Karl Kaimer

No. 81, 86, 84, 82, 83
- Position: Tight end

Personal information
- Born: November 12, 1938 (age 87) Elizabeth, New Jersey, U.S.
- Listed height: 6 ft 3 in (1.91 m)
- Listed weight: 230 lb (104 kg)

Career information
- High school: Cranford (Cranford, New Jersey)
- College: Boston University
- NFL draft: 1962: undrafted

Career history
- New York Titans (1962)*; Toledo Tornadoes (1962); New York Titans/Jets (1962); Newark Bears (1963–1964); Jersey City Giants/Jersey Jets (1964–1966); Westchester Bulls (1967); Bridgeport Jets (1968);
- * Offseason or practice squad member only
- Stats at Pro Football Reference

= Karl Kaimer =

American football player (born 1938)

Karl Julius Kaimer (born November 12, 1938) is an American former professional football tight end who played one season with the New York Titans of the American Football League (AFL). He played college football at Dean Junior College and Boston University. He was also a member of the Toledo Tornadoes of the United Football League (UFL), and the Newark Bears, Jersey City Giants/Jersey Jets, Westchester Bulls, and Bridgeport Jets of the Atlantic Coast Football League (ACFL).

==Early life and college==
Karl Julius Kaimer was born on November 12, 1938, in Elizabeth, New Jersey. He participated in football, basketball, and track at Cranford High School in Cranford, New Jersey. He was a team captain in football and the Union County javelin champion in track. Kaimer helped the basketball team win the state title in 1956. He graduated from Cranford High in 1957. He was inducted into Cranford High's athletics hall of fame in 1996.
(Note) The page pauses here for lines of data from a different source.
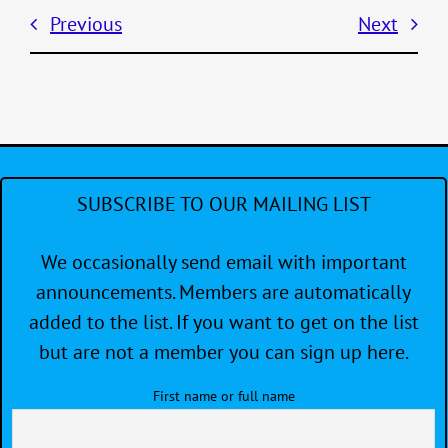
Previous
Next
SUBSCRIBE TO OUR MAILING LIST
We occasionally send email with important
announcements. Members are automatically
added to the list. If you want to get on the list
but are not a member you can sign up here.
First name or full name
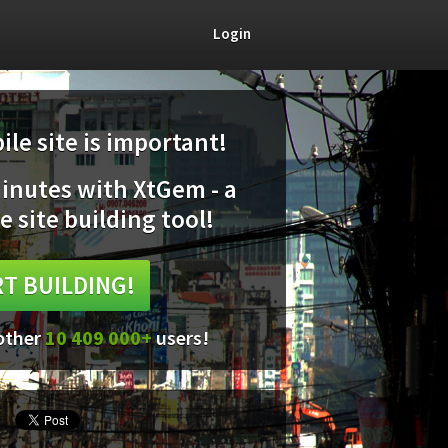
Login
le site is important!
minutes with XtGem - a
e site building tool!
T BUILDING!
 other
10 409 000+
users!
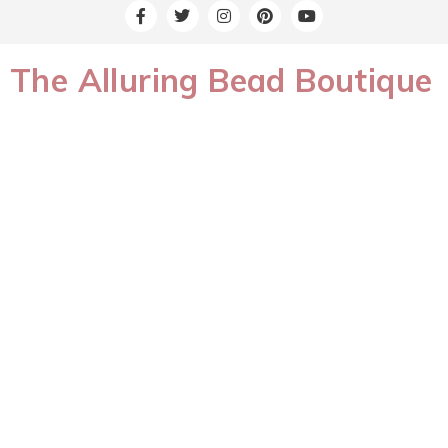
The Alluring Bead Boutique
Kaimer first played college football at Dean Junior College from 1958 to 1959. He was then a two-year letterman for the Boston University Terriers of Boston University from 1960 to 1961. He also participated in track and lacrosse at Boston University.

==Professional career==
After going undrafted in 1962, Kaimer signed with the New York Titans of the American Football League on June 16, 1962. He was cut by the Titans on August 29, 1962. He then played for the Toledo Tornadoes of the United Football League (UFL) during the 1962 season and caught one touchdown. Kaimer was later signed to the Titans' taxi squad. On October 24, 1962, it was reported that he had been promoted to the active roster. He then played in eight games, starting one, for the Titans during the 1962 season. Kaimer was released by the newly-renamed New York Jets on August 30, 1963.

Kaimer played for the Newark Bears of the Atlantic Coast Football League (ACFL) in 1963 and scored two receiving touchdowns. He re-signed with Newark on May 19, 1964. He recorded one reception for three yards for the Bears in 1964.

Kaimer finished the 1964 ACFL season with the Jersey City Giants. He caught 36 passes for 686 yards and seven touchdowns for the newly-renamed Jersey Jets during the 1965 season. He totaled 35 catches for 584 yards and four touchdowns in 1966.

Kaimer played for the Westchester Bulls of the ACFL in 1967 and scored one receiving touchdown.

Kaimer finished his career with the ACFL's Bridgeport Jets in 1968.

==Personal life==
Kaimer later spent time as a racecar driver.